Há uma história longa de ataques contra a principal empresa pública brasileira: a Petrobras. Decisão, de ontem (5), do Supremo Tribunal Federal (STF) autoriza a estatal para vender refinarias, dutos, terminais e demais ativos, sem autorização legislativa. A pressão agora de petroleiros e sociedade será sobre o Congresso Nacional, que não pode referendar uma privatização sem autorização.

O presidente do Sindicato dos Petroleiros e Santa Catarina (Sindipetro), Alexandro Guilherme Jorge, define a decisão do STF como malandragem. “O governo busca o fatiamento da empresa mãe, transformando em subsidiária pra que possa ser vendida. Depois de nossa greve de fevereiro, fizemos pedido que o STF barrasse esse processo”, relata.

No debate, promovido pelo Brasil de Fato Paraná “Onze e Meia, foi consenso a atual falta de investimentos públicos da empresa, os riscos das terceirizações e a quebra do caráter da empresa presente em várias regiões, não apenas em São Paulo e Rio de Janeiro. Tudo isso resultado de decisão governamental.

Gerson Castellano, diretor da Federação Única dos Petroleiros (FUP), que ao lado de 1000 trabalhadores conheceu o fechamento da Fafen Fertilizantes, realizado em fevereiro pelo governo Bolsonaro, questiona a necessidade de leiloar empresas públicas: “Não vai ter concorrência nenhuma, vai ter oligopólios internacionais e fechamento da unidade, vão usar os dutos que a gente tem, usar unidade como depósito, e fechá-las, causando desemprego”, decreta.

Quanto?

32,7%

Redução dos empregos da Petrobras entre dezembro de 2013 e dezembro de 2019, o maior percentual de redução entre grandes petroleiras (Fonte: FUP)

Desmonte é antigo 

O desmonte da Petrobras é antigo. Em 95, o ex-presidente Fernando Henrique Cardoso (FHC) quebrou o monopólio na exploração do petróleo. Em 2010, ao descobrir a reserva do pré-sal, Lula colocou a empresa com prioridade nos contratos, no chamado contrato de “partilha”. Porém, o golpe de 2016 teve como objetivo entregar a empresa aos estrangeiros, quebrando o modelo em que a maior parte dos lucros da exploração ficavam com empresa nacional.

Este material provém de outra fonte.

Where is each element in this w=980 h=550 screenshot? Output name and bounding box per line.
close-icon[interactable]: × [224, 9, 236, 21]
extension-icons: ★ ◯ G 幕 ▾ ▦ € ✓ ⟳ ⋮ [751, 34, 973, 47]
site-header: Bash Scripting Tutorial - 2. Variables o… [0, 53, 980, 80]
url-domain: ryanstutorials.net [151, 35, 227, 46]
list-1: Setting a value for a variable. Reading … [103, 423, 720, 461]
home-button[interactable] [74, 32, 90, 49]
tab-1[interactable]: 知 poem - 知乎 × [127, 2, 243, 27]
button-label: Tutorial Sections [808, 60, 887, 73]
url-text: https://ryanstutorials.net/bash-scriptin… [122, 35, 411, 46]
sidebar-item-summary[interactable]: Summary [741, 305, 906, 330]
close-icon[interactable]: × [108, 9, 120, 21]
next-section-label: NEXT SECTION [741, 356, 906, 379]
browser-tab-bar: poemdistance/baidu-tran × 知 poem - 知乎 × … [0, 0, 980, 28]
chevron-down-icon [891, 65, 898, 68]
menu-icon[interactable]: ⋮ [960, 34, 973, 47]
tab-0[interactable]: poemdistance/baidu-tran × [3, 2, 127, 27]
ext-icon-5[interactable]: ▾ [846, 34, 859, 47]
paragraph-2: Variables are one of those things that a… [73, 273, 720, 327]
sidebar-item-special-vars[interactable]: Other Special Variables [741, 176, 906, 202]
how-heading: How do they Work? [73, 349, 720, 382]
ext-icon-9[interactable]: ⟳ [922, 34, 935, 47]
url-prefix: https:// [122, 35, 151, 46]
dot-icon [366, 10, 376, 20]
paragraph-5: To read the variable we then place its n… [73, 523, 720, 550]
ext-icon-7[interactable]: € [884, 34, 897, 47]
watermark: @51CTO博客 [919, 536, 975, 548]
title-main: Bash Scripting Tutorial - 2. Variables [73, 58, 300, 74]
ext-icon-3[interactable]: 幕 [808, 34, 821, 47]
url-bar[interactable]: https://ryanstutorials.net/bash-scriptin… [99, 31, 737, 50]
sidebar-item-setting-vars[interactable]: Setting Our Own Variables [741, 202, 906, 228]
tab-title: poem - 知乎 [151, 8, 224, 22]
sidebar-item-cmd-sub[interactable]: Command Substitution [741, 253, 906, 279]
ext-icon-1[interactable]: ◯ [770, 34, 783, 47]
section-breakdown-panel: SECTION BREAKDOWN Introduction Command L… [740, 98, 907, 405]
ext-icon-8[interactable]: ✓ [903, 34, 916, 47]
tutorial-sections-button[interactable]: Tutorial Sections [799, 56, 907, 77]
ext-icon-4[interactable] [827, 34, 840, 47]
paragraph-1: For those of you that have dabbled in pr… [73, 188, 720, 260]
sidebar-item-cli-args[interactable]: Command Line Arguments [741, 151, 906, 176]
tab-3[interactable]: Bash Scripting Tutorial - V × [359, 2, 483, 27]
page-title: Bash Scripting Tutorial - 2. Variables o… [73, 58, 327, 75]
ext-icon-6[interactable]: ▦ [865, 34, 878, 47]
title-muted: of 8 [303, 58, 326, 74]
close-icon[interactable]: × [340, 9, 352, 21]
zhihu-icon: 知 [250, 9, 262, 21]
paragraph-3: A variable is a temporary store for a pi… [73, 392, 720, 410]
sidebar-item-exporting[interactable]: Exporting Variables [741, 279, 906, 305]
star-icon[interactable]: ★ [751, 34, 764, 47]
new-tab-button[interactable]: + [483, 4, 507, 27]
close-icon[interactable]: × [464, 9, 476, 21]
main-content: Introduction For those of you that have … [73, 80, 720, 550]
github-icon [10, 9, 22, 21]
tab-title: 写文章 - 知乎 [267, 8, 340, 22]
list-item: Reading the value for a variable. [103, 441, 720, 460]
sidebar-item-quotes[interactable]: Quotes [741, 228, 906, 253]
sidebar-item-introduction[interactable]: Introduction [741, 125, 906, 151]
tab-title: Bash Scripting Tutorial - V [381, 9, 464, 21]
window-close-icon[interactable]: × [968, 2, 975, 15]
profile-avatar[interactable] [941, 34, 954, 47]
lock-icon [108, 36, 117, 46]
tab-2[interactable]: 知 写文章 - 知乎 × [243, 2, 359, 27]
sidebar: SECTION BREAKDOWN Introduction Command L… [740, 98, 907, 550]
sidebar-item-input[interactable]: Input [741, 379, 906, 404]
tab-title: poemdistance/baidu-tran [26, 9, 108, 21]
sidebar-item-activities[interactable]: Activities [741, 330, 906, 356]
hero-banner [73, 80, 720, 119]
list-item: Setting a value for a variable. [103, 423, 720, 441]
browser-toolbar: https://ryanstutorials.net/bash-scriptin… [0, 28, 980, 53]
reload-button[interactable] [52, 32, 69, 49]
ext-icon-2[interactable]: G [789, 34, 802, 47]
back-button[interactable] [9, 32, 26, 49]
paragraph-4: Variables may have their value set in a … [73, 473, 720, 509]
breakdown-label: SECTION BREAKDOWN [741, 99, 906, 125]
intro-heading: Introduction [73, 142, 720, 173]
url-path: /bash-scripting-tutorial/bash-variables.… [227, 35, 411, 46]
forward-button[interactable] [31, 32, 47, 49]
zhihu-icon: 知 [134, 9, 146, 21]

Antes disso, o ex-juiz Sérgio Moro, com a operação Lava Jato, paralisou atividades da empresa em nome do combate à corrupção, levando a gerência da Petrobras a adotar a política do chamado desinvestimento em relação aos mercados.

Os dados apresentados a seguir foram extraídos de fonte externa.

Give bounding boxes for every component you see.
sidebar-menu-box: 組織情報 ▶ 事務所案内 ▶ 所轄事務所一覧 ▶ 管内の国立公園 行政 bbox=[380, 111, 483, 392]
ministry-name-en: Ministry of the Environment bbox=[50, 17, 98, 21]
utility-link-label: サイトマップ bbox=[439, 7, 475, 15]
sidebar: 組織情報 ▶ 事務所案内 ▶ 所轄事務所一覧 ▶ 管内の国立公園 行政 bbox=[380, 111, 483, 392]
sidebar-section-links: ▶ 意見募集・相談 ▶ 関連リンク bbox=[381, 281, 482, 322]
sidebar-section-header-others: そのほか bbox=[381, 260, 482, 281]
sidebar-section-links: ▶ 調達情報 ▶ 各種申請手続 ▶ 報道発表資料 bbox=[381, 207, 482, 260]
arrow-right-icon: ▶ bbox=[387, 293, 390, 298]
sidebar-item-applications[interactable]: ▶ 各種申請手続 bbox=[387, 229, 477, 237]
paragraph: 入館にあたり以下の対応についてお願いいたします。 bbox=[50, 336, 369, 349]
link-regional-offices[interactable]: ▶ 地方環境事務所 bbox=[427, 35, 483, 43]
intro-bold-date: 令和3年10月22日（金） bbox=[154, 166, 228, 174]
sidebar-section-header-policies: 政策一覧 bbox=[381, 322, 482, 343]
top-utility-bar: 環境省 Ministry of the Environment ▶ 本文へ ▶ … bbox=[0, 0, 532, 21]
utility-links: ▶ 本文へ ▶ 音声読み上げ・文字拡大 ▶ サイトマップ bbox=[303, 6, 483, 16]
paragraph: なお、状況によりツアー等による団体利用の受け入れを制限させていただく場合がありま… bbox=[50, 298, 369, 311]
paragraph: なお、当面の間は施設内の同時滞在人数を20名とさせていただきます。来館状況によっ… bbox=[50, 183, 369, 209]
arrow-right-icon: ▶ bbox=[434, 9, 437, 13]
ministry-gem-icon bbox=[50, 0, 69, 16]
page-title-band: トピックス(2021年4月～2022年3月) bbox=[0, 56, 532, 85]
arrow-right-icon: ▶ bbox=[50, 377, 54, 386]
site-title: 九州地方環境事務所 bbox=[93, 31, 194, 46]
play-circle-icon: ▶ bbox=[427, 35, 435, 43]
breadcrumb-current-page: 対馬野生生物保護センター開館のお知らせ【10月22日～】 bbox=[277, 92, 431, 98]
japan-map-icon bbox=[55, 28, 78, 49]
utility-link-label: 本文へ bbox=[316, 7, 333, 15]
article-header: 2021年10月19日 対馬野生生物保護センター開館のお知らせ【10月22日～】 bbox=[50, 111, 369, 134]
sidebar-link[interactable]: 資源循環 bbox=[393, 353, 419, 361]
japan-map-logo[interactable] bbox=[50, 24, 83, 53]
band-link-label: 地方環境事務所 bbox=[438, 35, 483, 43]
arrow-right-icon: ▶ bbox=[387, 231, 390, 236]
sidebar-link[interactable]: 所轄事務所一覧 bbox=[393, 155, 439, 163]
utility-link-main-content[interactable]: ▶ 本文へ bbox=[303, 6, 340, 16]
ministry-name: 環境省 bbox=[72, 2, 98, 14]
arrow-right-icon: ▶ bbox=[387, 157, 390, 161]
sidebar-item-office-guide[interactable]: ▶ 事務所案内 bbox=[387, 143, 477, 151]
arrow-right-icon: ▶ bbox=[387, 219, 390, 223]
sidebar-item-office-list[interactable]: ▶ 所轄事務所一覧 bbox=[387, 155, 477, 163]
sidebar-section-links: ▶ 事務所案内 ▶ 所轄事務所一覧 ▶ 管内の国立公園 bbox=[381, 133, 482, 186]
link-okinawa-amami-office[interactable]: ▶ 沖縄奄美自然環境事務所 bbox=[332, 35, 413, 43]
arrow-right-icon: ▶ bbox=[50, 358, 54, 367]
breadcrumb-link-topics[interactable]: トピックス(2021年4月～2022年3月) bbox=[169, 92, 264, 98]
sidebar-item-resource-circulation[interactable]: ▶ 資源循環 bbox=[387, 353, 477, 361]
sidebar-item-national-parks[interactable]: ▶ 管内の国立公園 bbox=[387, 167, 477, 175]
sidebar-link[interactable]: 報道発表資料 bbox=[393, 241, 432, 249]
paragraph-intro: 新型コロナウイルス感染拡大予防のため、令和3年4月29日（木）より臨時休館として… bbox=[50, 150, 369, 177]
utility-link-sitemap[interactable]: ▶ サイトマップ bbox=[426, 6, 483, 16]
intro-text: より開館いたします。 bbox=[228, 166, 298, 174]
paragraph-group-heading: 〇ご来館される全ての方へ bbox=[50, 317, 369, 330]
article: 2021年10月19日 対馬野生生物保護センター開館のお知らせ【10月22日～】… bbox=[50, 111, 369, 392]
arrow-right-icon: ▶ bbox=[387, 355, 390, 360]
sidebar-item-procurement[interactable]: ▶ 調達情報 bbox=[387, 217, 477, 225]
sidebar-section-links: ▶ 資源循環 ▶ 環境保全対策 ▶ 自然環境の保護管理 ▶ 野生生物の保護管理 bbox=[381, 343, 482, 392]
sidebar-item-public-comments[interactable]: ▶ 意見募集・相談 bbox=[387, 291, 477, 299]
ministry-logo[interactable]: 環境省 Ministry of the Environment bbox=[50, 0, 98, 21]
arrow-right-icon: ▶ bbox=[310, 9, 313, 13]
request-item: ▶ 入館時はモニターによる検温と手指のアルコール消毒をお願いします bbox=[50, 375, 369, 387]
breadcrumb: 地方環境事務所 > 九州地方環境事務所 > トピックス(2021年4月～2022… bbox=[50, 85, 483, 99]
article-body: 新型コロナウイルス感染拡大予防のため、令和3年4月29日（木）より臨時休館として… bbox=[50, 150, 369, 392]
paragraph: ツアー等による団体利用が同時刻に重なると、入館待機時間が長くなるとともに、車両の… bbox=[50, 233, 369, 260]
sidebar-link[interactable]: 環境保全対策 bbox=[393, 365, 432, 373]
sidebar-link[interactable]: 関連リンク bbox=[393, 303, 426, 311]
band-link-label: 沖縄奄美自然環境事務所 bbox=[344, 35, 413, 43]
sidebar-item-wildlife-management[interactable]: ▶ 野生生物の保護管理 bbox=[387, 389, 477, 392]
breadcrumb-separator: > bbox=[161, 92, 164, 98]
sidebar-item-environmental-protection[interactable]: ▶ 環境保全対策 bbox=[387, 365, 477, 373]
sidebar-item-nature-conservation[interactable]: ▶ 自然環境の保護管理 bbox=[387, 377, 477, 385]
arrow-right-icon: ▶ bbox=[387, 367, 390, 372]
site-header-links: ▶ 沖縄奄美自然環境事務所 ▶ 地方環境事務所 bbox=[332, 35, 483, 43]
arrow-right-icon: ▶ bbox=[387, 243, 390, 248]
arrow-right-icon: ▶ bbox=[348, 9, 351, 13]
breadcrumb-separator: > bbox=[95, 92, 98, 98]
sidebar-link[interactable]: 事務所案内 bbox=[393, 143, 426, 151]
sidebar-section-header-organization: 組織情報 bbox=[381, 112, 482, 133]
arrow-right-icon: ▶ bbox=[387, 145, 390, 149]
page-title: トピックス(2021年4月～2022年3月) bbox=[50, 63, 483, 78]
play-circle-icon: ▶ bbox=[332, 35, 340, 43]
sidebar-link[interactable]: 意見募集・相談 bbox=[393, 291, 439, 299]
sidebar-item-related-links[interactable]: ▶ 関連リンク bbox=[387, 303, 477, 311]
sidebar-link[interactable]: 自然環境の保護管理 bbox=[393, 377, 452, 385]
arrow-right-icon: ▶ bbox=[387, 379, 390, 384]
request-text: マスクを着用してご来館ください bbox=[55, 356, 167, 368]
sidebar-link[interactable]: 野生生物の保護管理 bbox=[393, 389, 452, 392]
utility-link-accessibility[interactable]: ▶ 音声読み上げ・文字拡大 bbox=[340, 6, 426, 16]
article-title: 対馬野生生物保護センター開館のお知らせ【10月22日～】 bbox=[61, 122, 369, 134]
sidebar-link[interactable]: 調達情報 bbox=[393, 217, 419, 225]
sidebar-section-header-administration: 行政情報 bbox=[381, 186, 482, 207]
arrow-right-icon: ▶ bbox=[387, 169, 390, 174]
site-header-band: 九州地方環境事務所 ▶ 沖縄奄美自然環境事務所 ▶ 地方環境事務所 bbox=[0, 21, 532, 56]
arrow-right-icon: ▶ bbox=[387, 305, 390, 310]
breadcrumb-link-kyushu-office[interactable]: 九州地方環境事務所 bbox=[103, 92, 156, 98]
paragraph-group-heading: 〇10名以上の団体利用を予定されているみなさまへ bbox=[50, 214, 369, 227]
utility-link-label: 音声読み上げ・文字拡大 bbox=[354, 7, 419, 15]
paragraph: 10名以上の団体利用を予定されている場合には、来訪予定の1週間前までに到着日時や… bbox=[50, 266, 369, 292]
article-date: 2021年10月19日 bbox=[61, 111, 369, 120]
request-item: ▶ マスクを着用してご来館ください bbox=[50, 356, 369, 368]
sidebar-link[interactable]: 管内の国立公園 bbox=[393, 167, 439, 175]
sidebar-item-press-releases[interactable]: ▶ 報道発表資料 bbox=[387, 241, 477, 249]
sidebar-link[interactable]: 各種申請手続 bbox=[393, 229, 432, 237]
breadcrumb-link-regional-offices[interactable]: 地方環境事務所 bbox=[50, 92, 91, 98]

Bolsonaro acelerou a destruição da empresa. Em 2019, leiloou o setor de distribuição de combustível, a BR distribuidora. Agora, aponta a venda das refinarias. Decisão recente do Supremo Tribunal Federal (STF) autoriza a estatal para vender refinarias, dutos, terminais e demais ativos, sem autorização legislativa.